** Requirement **
Everything from the first line of the data through the line with "миллионы долларов" is to be echoed exactly, minus the pictures.

******************************

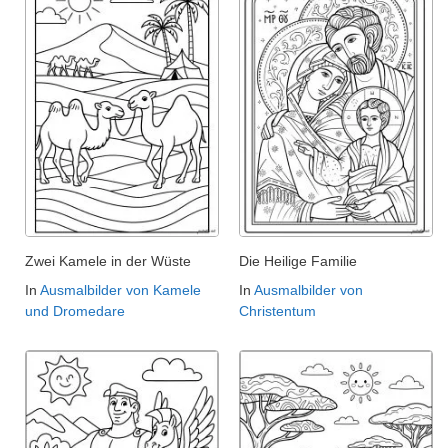
Zwei Kamele in der Wüste
Die Heilige Familie
In
Ausmalbilder von Kamele
In
Ausmalbilder von
und Dromedare
Christentum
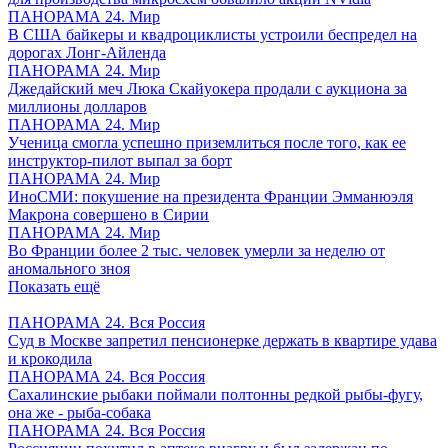
ПАНОРАМА 24. Мир
В США байкеры и квадроциклисты устроили беспредел на
дорогах Лонг-Айленда
ПАНОРАМА 24. Мир
Джедайский меч Люка Скайуокера продали с аукциона за
миллионы долларов
ПАНОРАМА 24. Мир
Ученица смогла успешно приземлиться после того, как ее
инструктор-пилот выпал за борт
ПАНОРАМА 24. Мир
ИноСМИ: покушение на президента Франции Эмманюэля
Макрона совершено в Сирии
ПАНОРАМА 24. Мир
Во Франции более 2 тыс. человек умерли за неделю от
аномального зноя
Показать ещё
ПАНОРАМА 24. Вся Россия
Суд в Москве запретил пенсионерке держать в квартире удава
и крокодила
ПАНОРАМА 24. Вся Россия
Сахалинские рыбаки поймали полтонны редкой рыбы-фугу,
она же - рыба-собака
ПАНОРАМА 24. Вся Россия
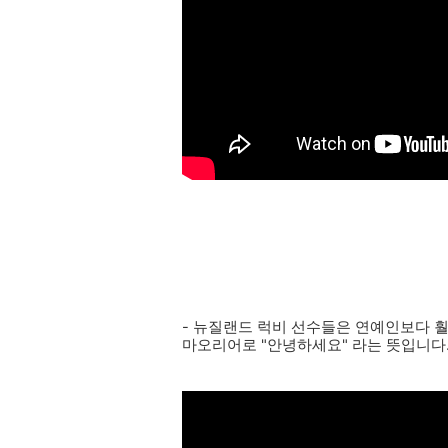
- 뉴질랜드 럭비 선수들은 연예인보다 훨씬
마오리어로 "안녕하세요" 라는 뜻입니다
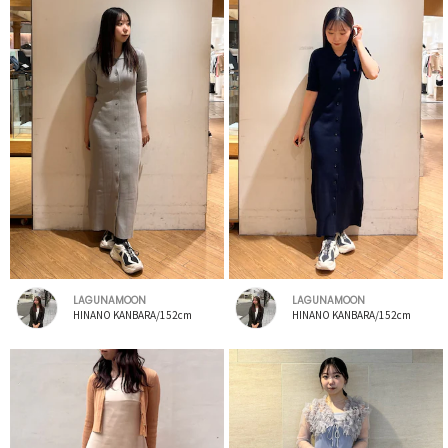
LAGUNAMOON
LAGUNAMOON
HINANO KANBARA/152cm
HINANO KANBARA/152cm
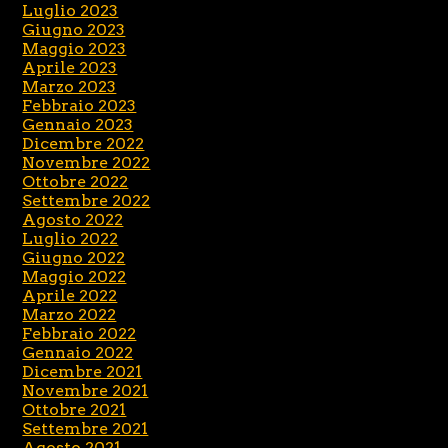
Luglio 2023
Giugno 2023
Maggio 2023
Aprile 2023
Marzo 2023
Febbraio 2023
Gennaio 2023
Dicembre 2022
Novembre 2022
Ottobre 2022
Settembre 2022
Agosto 2022
Luglio 2022
Giugno 2022
Maggio 2022
Aprile 2022
Marzo 2022
Febbraio 2022
Gennaio 2022
Dicembre 2021
Novembre 2021
Ottobre 2021
Settembre 2021
Agosto 2021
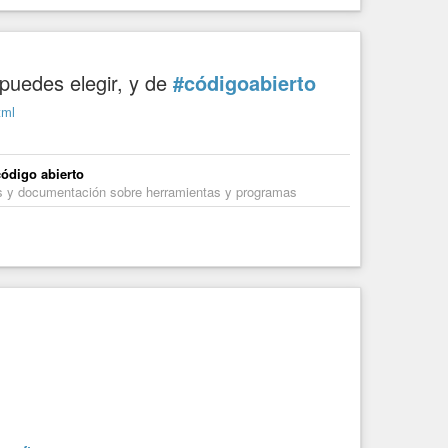
puedes elegir, y de
#códigoabierto
tml
código abierto
les y documentación sobre herramientas y programas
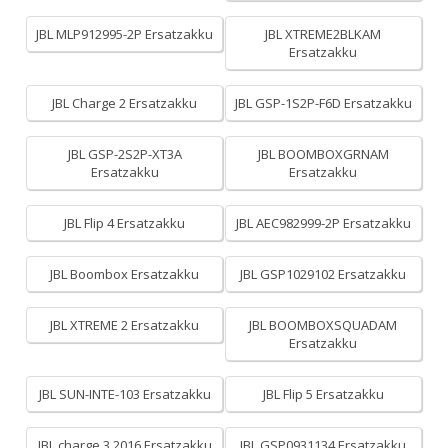
JBL MLP912995-2P Ersatzakku
JBL XTREME2BLKAM
Ersatzakku
JBL Charge 2 Ersatzakku
JBL GSP-1S2P-F6D Ersatzakku
JBL GSP-2S2P-XT3A
JBL BOOMBOXGRNAM
Ersatzakku
Ersatzakku
JBL Flip 4 Ersatzakku
JBL AEC982999-2P Ersatzakku
JBL Boombox Ersatzakku
JBL GSP1029102 Ersatzakku
JBL XTREME 2 Ersatzakku
JBL BOOMBOXSQUADAM
Ersatzakku
JBL SUN-INTE-103 Ersatzakku
JBL Flip 5 Ersatzakku
JBL charge 3 2016 Ersatzakku
JBL GSP0931134 Ersatzakku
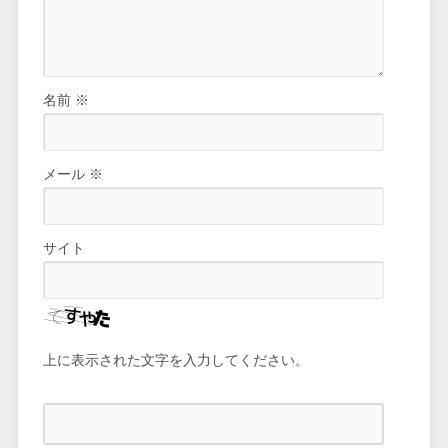
名前
※
メール
※
サイト
上に表示された文字を入力してください。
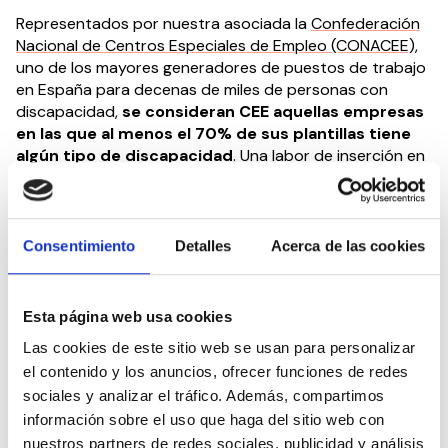
Representados por nuestra asociada la
Confederación
Nacional de Centros Especiales de Empleo (CONACEE),
uno de los mayores generadores de puestos de trabajo
en España para decenas de miles de personas con
discapacidad,
se consideran CEE aquellas empresas
en las que al menos el 70% de sus plantillas tiene
algún tipo de discapacidad
. Una labor de inserción en
el mercado laboral que sigue la senda del ODS8,
‘Promover el crecimiento económico sostenido, inclusivo
y sostenible, el empleo pleno y productivo y el trabajo
decente para todos’, fijado en la Agenda para el
Consentimiento
Detalles
Acerca de las cookies
Desarrollo Sostenible 2030.
Por el derecho de las personas con discapacidad a
Esta página web usa cookies
tener un empleo que les permita desarrollar un
Las cookies de este sitio web se usan para personalizar
proyecto de vida.
el contenido y los anuncios, ofrecer funciones de redes
sociales y analizar el tráfico. Además, compartimos
Descarga aquí en PDF el
Manifiesto CEDDD por el Día
información sobre el uso que haga del sitio web con
Internacional de los Trabajadores
.
nuestros partners de redes sociales, publicidad y análisis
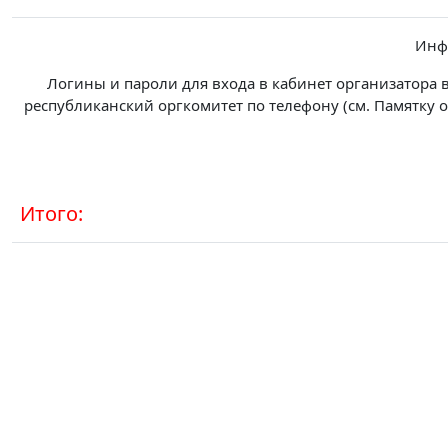
Инф
Логины и пароли для входа в кабинет организатора 
республиканский оргкомитет по телефону (см. Памятку 
Итого:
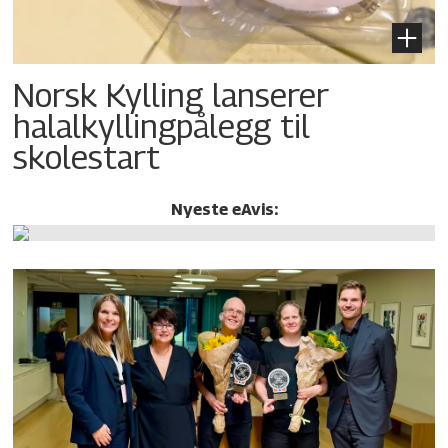
Norsk Kylling lanserer
halalkylling­pålegg til
skolestart
Nyeste eAvis:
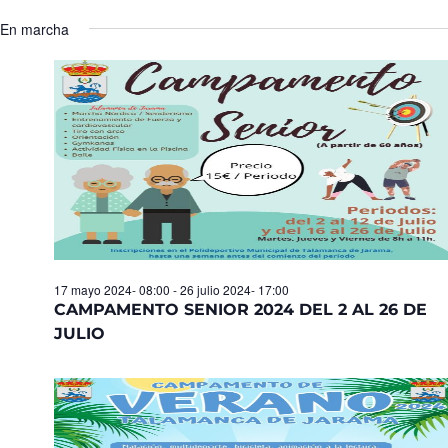
Seleccionar
de
y
fecha.
En marcha
Ev
vistas
de
Eventos
17 mayo 2024- 08:00
-
26 julio 2024- 17:00
CAMPAMENTO SENIOR 2024 DEL 2 AL 26 DE
JULIO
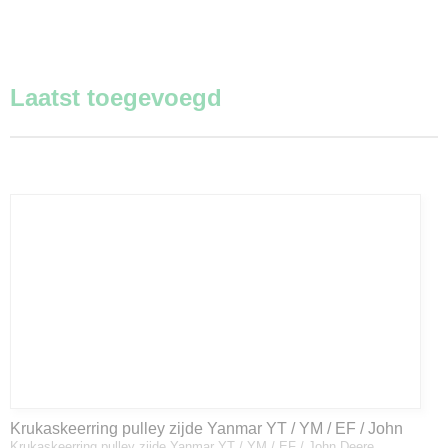
Laatst toegevoegd
Krukaskeerring pulley zijde Yanmar YT / YM / EF / John
Krukaskeerring pulley zijde Yanmar YT / YM / EF / John Deere…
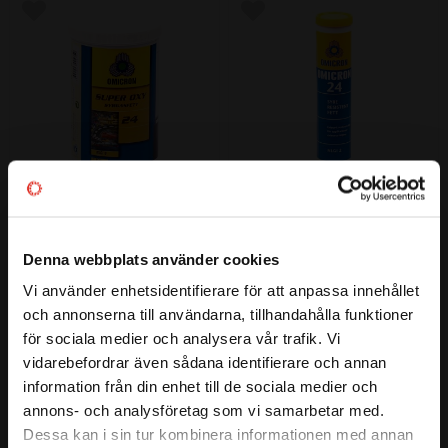
Lägg till i favoriter
Lägg till i favoriter
Omicron 24 Super OXY PTFE 
Omicron 24 Super OXY PTFE 
NLGI 2 Fett 1 kg
NLGI 2 Fett 400 g patron
Denna webbplats använder cookies
Värme & syreresistent fett med 
Värme & syreresistent fett med 
brett användningsområde. 
brett användningsområde. 
Vi använder enhetsidentifierare för att anpassa innehållet
Extremt motståndskraftig och för 
Extremt motståndskraftig och för 
close
25 720
10 495
och annonserna till användarna, tillhandahålla funktioner
:-
:-
nästan allt. T.o.m. radioaktiv 
nästan allt. T.o.m. radioaktiv 
Välkommen till kullagret.com
strålning till ca 107 rad.
strålning till ca 107 rad.
för sociala medier och analysera vår trafik. Vi
vidarebefordrar även sådana identifierare och annan
Vill du handla som företag eller privatperson?
information från din enhet till de sociala medier och
Lägg till i favoriter
Lägg till i favoriter
annons- och analysföretag som vi samarbetar med.
FÖRETAG
Dessa kan i sin tur kombinera informationen med annan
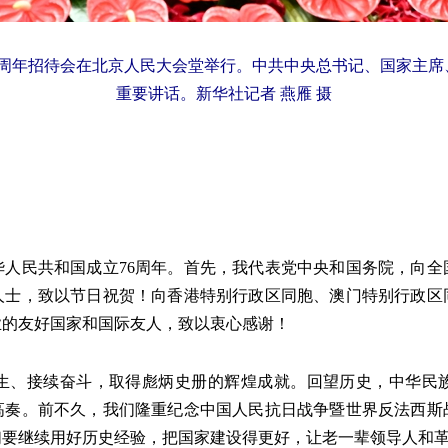
76周年招待会在北京人民大会堂举行。中共中央总书记、国家主
重要讲话。新华社记者 燕雁 摄
民共和国成立76周年。首先，我代表党中央和国务院，向全
人士，致以节日祝贺！向香港特别行政区同胞、澳门特别行政区
业的友好国家和国际友人，致以衷心感谢！
、接续奋斗，取得彪炳史册的辉煌成就。回望历史，中华民
高奏。前不久，我们隆重纪念中国人民抗日战争暨世界反法西斯战
们要继续用好历史经验，把国家建设得更好，让老一辈领导人和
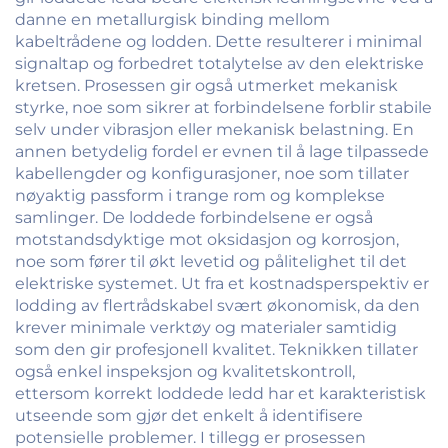
danne en metallurgisk binding mellom
kabeltrådene og lodden. Dette resulterer i minimal
signaltap og forbedret totalytelse av den elektriske
kretsen. Prosessen gir også utmerket mekanisk
styrke, noe som sikrer at forbindelsene forblir stabile
selv under vibrasjon eller mekanisk belastning. En
annen betydelig fordel er evnen til å lage tilpassede
kabellengder og konfigurasjoner, noe som tillater
nøyaktig passform i trange rom og komplekse
samlinger. De loddede forbindelsene er også
motstandsdyktige mot oksidasjon og korrosjon,
noe som fører til økt levetid og pålitelighet til det
elektriske systemet. Ut fra et kostnadsperspektiv er
lodding av flertrådskabel svært økonomisk, da den
krever minimale verktøy og materialer samtidig
som den gir profesjonell kvalitet. Teknikken tillater
også enkel inspeksjon og kvalitetskontroll,
ettersom korrekt loddede ledd har et karakteristisk
utseende som gjør det enkelt å identifisere
potensielle problemer. I tillegg er prosessen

******************************

** Task response **
Zwei Kamele in der Wüste
Die Heilige Familie
In
Ausmalbilder von Kamele
In
Ausmalbilder von
und Dromedare
Christentum
ПАНОРАМА 24. Мир
В США байкеры и квадроциклисты устроили беспредел на
дорогах Лонг-Айленда
ПАНОРАМА 24. Мир
Джедайский меч Люка Скайуокера продали с аукциона за
миллионы долларов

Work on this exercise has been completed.